TASK PROMPT
Every line containing the string "Tecnológico" should be returned from the records.

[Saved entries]
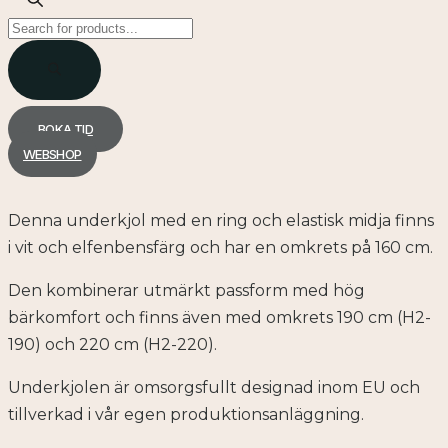
Products
search
BOKA TID
WEBSHOP
Denna underkjol med en ring och elastisk midja finns
i vit och elfenbensfärg och har en omkrets på 160 cm.
Den kombinerar utmärkt passform med hög
bärkomfort och finns även med omkrets 190 cm (H2-
190) och 220 cm (H2-220).
Underkjolen är omsorgsfullt designad inom EU och
tillverkad i vår egen produktionsanläggning.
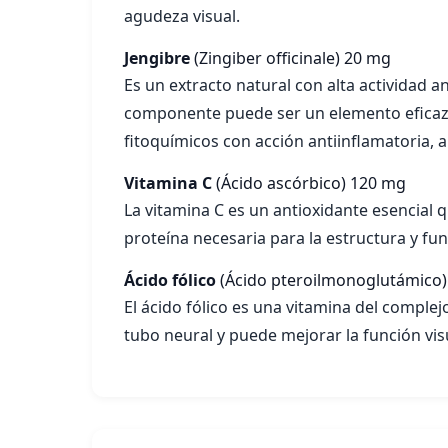
agudeza visual.
Jengibre
(Zingiber officinale)
20 mg
Es un extracto natural con alta actividad an
componente puede ser un elemento eficaz de
fitoquímicos con acción antiinflamatoria, 
Vitamina C
(Ácido ascórbico)
120 mg
La vitamina C es un antioxidante esencial q
proteína necesaria para la estructura y func
Ácido fólico
(Ácido pteroilmonoglutámico)
El ácido fólico es una vitamina del complej
tubo neural y puede mejorar la función vis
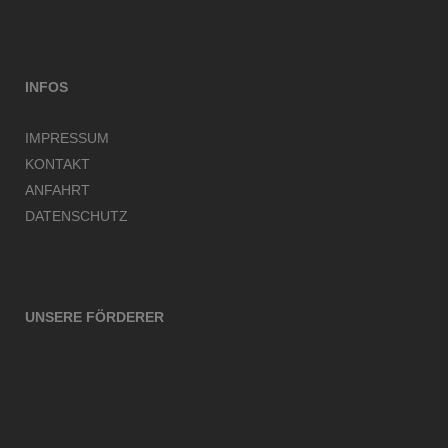
INFOS
IMPRESSUM
KONTAKT
ANFAHRT
DATENSCHUTZ
UNSERE FÖRDERER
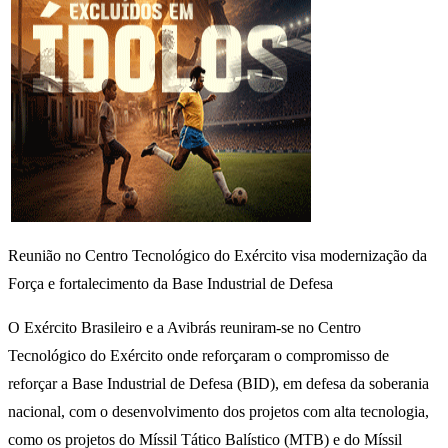
Reunião no Centro Tecnológico do Exército visa modernização da
Força e fortalecimento da Base Industrial de Defesa
O Exército Brasileiro e a Avibrás reuniram-se no Centro
Tecnológico do Exército onde reforçaram o compromisso de
reforçar a Base Industrial de Defesa (BID), em defesa da soberania
nacional, com o desenvolvimento dos projetos com alta tecnologia,
como os projetos do Míssil Tático Balístico (MTB) e do Míssil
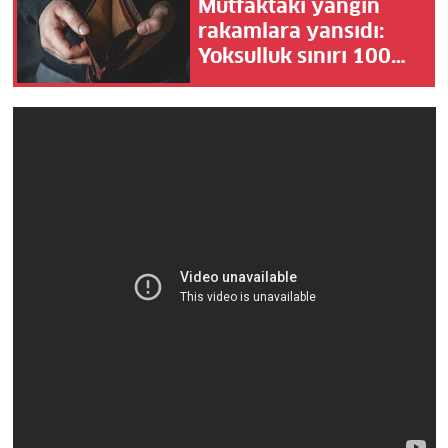
Mutfaktaki yangın
rakamlara yansıdı:
Yoksulluk sınırı 100
bin liraya dayandı!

WRITTEN SOLUTION
Reunião no Centro Tecnológico do Exército visa modernização da
Tecnológico do Exército onde reforçaram o compromisso de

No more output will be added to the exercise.